You then write a simple function such as this:
const linearSearch = (array, n) => {
for(let i = 0; i < array.length; i++) {
if(array[i] == n) {
return console.log(`${n} is at index ${i}`)
}
}
return console.log(`${n} not found`);
}
...and you are done or are you?
Well, you might be in the best-case scenario where the given array is small enough and the function executes swiftly.
But life ain't always that easy!
What if the given array is huge? And, say, n is not equal to the first element in the array but somewhere in the middle or not even there? The linear search function we wrote above still works but what about the execution time to go over each element in the array until it comes across the element we are looking for?
Make it work. Make it right. Make it fast!

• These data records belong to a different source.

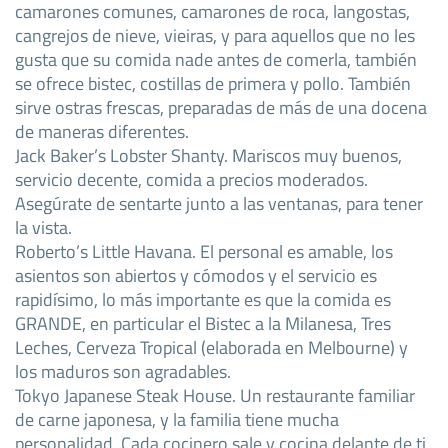
camarones comunes, camarones de roca, langostas,
cangrejos de nieve, vieiras, y para aquellos que no les
gusta que su comida nade antes de comerla, también
se ofrece bistec, costillas de primera y pollo. También
sirve ostras frescas, preparadas de más de una docena
de maneras diferentes.
Jack Baker’s Lobster Shanty. Mariscos muy buenos,
servicio decente, comida a precios moderados.
Asegúrate de sentarte junto a las ventanas, para tener
la vista.
Roberto’s Little Havana. El personal es amable, los
asientos son abiertos y cómodos y el servicio es
rapidísimo, lo más importante es que la comida es
GRANDE, en particular el Bistec a la Milanesa, Tres
Leches, Cerveza Tropical (elaborada en Melbourne) y
los maduros son agradables.
Tokyo Japanese Steak House. Un restaurante familiar
de carne japonesa, y la familia tiene mucha
personalidad. Cada cocinero sale y cocina delante de ti,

Following this cliched mantra for programmers, one should really consider the different scenarios -- the best, the worst and the acceptable one, before implementing algorithms.
That's when the Big O comes into play.
Big O notation in Computer Science is used to explain how the runtime or the space used scales with respect to input variable(s) and is essential in understanding the efficiency of an algorithm. In this post, I will mostly focus on the time complexity so let's go over some common runtimes.
O(N) - Linear
O(N) describes the performance of an algorithm that scales linearly with the input size. Say, you have an array of 100 element. It would take 100 iterations through the loop to console.log() all the items. Similarly, with one million elements it would take one million iterations. Hence, the time complexity is directly proportional to the data input size.
O(1) - Constant Time Complexity
With constant time complexity, the time taken to execute is constant regardless of the size of the data input. Let's say you have a file to transfer over from one city to another. Normally, you'd attach the file to an email and send it over or decide to do a FTP transfer. In either case, the bigger the file size, the longer it would take for you to transfer the file over. Hence, the runtime would be linear, i.e. O(N).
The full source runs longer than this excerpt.